*WORK REQUIRED*:
The entries below hold a line with "Evaluación comparativa de" and a line with "ESTAMOS CONTRATANDO". Return those lines and all that lie between them, exactly and only.
──────────
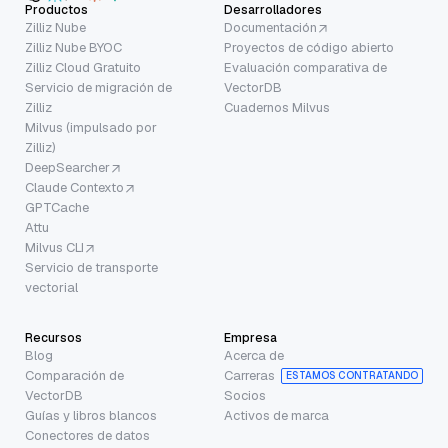
Productos
Desarrolladores
Zilliz Nube
Documentación
Zilliz Nube BYOC
Proyectos de código abierto
Zilliz Cloud Gratuito
Evaluación comparativa de
Servicio de migración de
VectorDB
Zilliz
Cuadernos Milvus
Milvus (impulsado por
Zilliz)
DeepSearcher
Claude Contexto
GPTCache
Attu
Milvus CLI
Servicio de transporte
vectorial
Recursos
Empresa
Blog
Acerca de
Comparación de
Carreras
ESTAMOS CONTRATANDO
VectorDB
Socios
Guías y libros blancos
Activos de marca
Conectores de datos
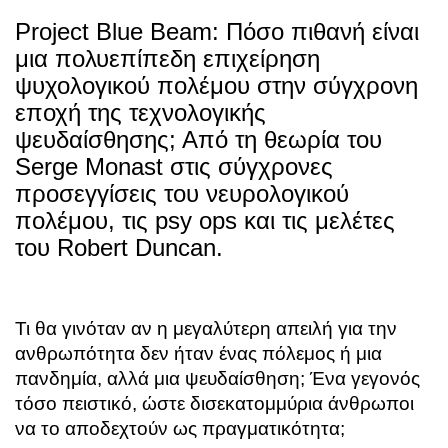
Project Blue Beam: Πόσο πιθανή είναι
μια πολυεπίπεδη επιχείρηση
ψυχολογικού πολέμου στην σύγχρονη
εποχή της τεχνολογικής
ψευδαίσθησης; Από τη θεωρία του
Serge Monast
στις σύγχρονες
προσεγγίσεις του νευρολογικού
πολέμου, τις psy ops και τις μελέτες
του
Robert Duncan
.
Τι θα γινόταν αν η μεγαλύτερη απειλή για την
ανθρωπότητα δεν ήταν ένας πόλεμος ή μια
πανδημία, αλλά μια ψευδαίσθηση; Ένα γεγονός
τόσο πειστικό, ώστε δισεκατομμύρια άνθρωποι
να το αποδεχτούν ως πραγματικότητα
;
──────────
*ANSWER SPACE*:
Evaluación comparativa de
Servicio de migración de
VectorDB
Zilliz
Cuadernos Milvus
Milvus (impulsado por
Zilliz)
DeepSearcher
Claude Contexto
GPTCache
Attu
Milvus CLI
Servicio de transporte
vectorial
Recursos
Empresa
Blog
Acerca de
Comparación de
Carreras
ESTAMOS CONTRATANDO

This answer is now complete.